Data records

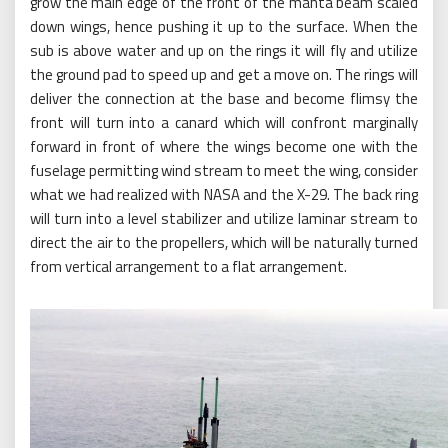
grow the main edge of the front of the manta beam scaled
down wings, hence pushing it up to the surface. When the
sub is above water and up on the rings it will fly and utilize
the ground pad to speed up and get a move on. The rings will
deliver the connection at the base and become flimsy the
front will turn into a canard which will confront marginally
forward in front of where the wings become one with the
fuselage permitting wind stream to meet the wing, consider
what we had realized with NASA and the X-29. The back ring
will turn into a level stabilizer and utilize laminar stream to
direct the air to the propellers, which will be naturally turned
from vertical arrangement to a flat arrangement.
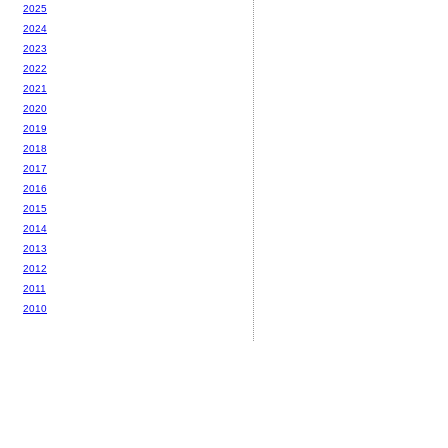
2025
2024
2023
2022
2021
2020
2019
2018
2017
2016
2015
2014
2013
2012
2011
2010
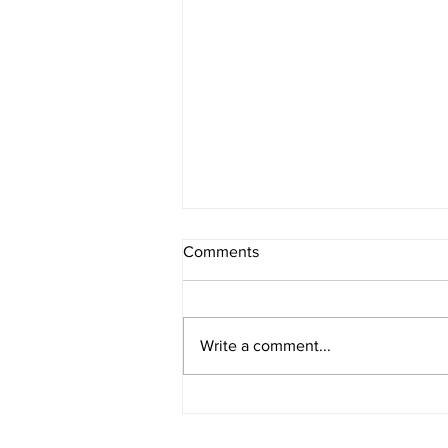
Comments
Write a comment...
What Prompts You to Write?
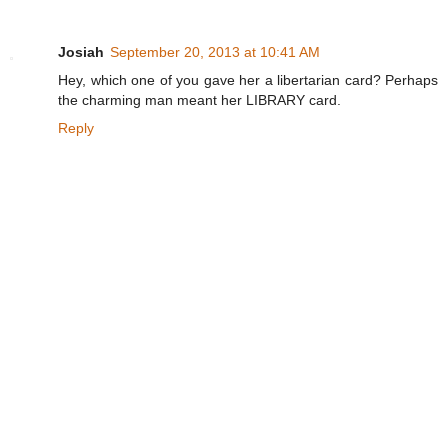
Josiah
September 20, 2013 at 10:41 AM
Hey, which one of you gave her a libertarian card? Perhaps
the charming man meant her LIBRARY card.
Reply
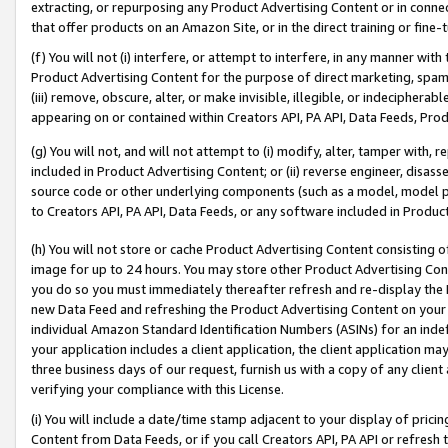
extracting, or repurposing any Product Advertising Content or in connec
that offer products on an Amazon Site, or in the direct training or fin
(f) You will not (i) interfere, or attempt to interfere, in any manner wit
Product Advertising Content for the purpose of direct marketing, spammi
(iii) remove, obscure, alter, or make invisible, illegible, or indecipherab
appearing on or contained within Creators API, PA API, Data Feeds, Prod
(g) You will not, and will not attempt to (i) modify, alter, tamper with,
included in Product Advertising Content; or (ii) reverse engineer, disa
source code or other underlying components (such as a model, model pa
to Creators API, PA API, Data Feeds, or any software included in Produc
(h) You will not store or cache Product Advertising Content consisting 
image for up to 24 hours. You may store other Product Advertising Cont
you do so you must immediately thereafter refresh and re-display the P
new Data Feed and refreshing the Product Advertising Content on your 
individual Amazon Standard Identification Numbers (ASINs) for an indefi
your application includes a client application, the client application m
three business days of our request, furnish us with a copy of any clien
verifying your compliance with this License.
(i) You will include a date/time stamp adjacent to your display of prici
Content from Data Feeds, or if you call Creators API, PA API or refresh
==
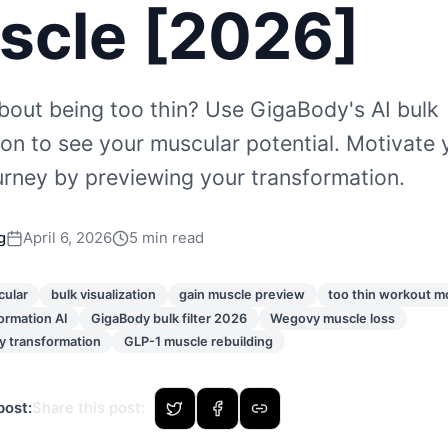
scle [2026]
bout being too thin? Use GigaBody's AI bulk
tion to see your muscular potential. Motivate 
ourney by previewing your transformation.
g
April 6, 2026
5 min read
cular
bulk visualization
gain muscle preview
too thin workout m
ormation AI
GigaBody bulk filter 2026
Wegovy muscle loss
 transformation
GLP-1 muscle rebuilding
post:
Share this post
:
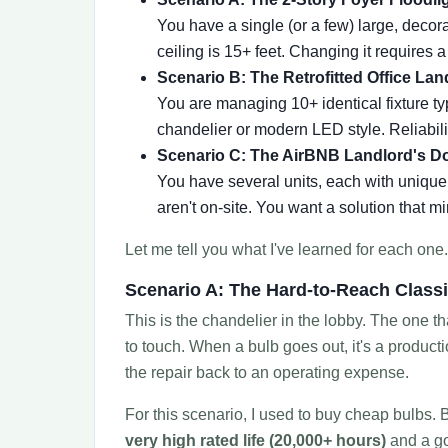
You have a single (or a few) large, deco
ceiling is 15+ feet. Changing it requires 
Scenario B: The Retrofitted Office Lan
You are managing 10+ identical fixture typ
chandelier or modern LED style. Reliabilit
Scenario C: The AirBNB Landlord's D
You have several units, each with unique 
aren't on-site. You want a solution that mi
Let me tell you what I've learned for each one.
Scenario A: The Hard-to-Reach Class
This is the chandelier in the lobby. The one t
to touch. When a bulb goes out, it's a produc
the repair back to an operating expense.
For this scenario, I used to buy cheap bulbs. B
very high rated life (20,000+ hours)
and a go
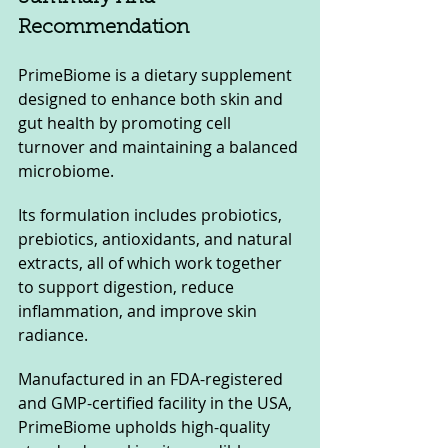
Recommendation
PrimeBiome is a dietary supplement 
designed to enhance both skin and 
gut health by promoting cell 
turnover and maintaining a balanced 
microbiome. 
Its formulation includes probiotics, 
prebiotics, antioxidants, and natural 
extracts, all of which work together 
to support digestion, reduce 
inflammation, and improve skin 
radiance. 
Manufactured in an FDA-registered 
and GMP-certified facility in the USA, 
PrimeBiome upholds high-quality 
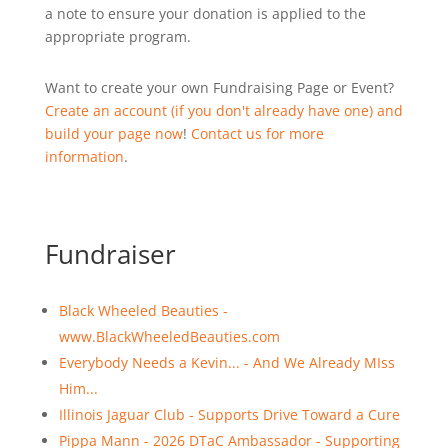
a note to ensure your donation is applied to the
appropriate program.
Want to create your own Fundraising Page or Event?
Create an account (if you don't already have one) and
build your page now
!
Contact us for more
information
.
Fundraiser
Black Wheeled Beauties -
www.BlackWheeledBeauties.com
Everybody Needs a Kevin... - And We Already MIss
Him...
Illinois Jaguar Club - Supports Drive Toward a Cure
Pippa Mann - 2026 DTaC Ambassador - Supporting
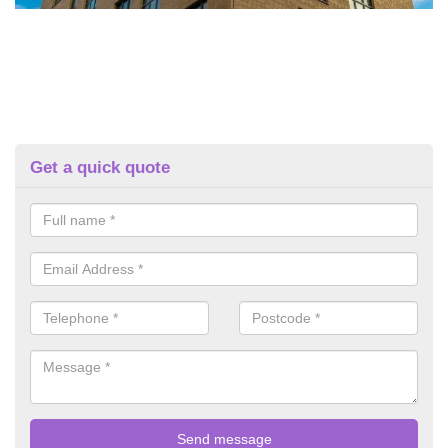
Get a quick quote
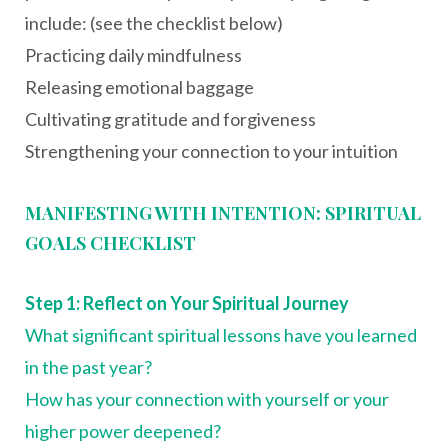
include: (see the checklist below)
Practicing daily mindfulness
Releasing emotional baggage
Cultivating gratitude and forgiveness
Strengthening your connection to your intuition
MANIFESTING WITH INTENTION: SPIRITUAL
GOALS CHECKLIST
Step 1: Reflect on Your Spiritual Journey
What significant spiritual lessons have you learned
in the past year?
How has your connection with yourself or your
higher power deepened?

▸ **Work order**:
Leaving out the pictures, please output the lines in the entries above from the one with "Let me tell" through the one with "Illinois Jaguar Club", exactly as they are.

▸ **Solution for this exercise**:
Let me tell you what I've learned for each one.
Scenario A: The Hard-to-Reach Class
This is the chandelier in the lobby. The one t
to touch. When a bulb goes out, it's a produc
the repair back to an operating expense.
For this scenario, I used to buy cheap bulbs. B
very high rated life (20,000+ hours)
and a go
Recommendation
PrimeBiome is a dietary supplement 
designed to enhance both skin and 
gut health by promoting cell 
turnover and maintaining a balanced 
microbiome. 
Its formulation includes probiotics, 
prebiotics, antioxidants, and natural 
extracts, all of which work together 
to support digestion, reduce 
inflammation, and improve skin 
radiance. 
Manufactured in an FDA-registered 
and GMP-certified facility in the USA, 
PrimeBiome upholds high-quality 
a note to ensure your donation is applied to the
appropriate program.
Want to create your own Fundraising Page or Event?
Create an account (if you don't already have one) and
build your page now
!
Contact us for more
information
.
Fundraiser
Black Wheeled Beauties -
www.BlackWheeledBeauties.com
Everybody Needs a Kevin... - And We Already MIss
Him...
Illinois Jaguar Club - Supports Drive Toward a Cure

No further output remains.